In the first 3 years of opening Groot Town Center, residential housing units at Groot would be more than 15,000 with additional of more than 5,000 apartment units.
And with an average of about 6.5 persons per 3-bedroom house and about 3.5 persons per 2-bedroom apartment, that’s about 97,500 persons per 15,000 homes, and 17,500 persons per 5,000 apartments, see Groot Living, for a gross total of about 115,000 residents of Groot, plus an estimated 55,000 daily visitors to GTC.
This will make Groot the fastest and busiest business and residential area in Namibia. And in 5 years, housing units could go up to 160,000 in the Groot area, and that would make half of the Namibian population to live within the Groot area.
The average income for the Groot residents would be about N$36,000 per month.
And, per NamWater executives, this is a very good business opportunity for NamWater and NamPower in Namibia.
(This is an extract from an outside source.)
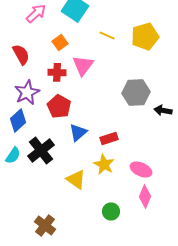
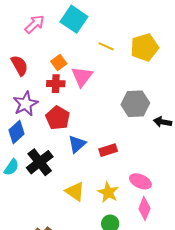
orange square: (60, 42) -> (59, 62), moved
yellow star: (104, 164) -> (108, 192), moved

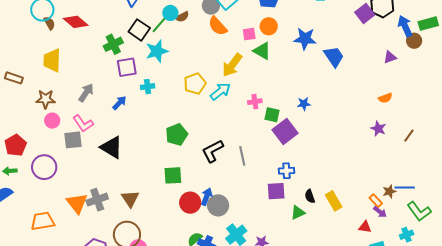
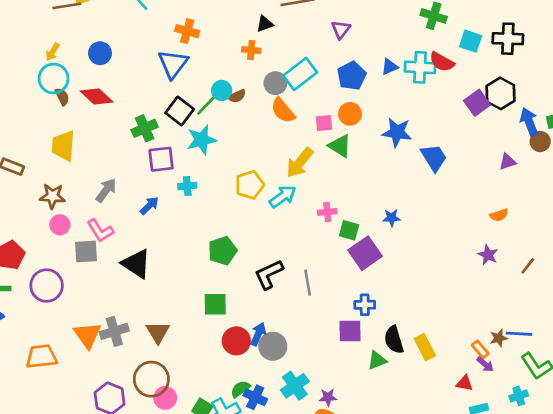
black semicircle: (310, 196) -> (394, 340), size x1.5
Yes, since the majority of the people would want to go live in the Groot area, due to plenty of better paying job opportunities, then in other parts of Namibia, employers would upgrade their salaries and wages to better match the ones offered by employers at Groot. And because employers at Groot would experience a large influx of labor supply, then they will reduce their salaries and wages; making it more lucrative for the employees who are working in the areas outside Groot.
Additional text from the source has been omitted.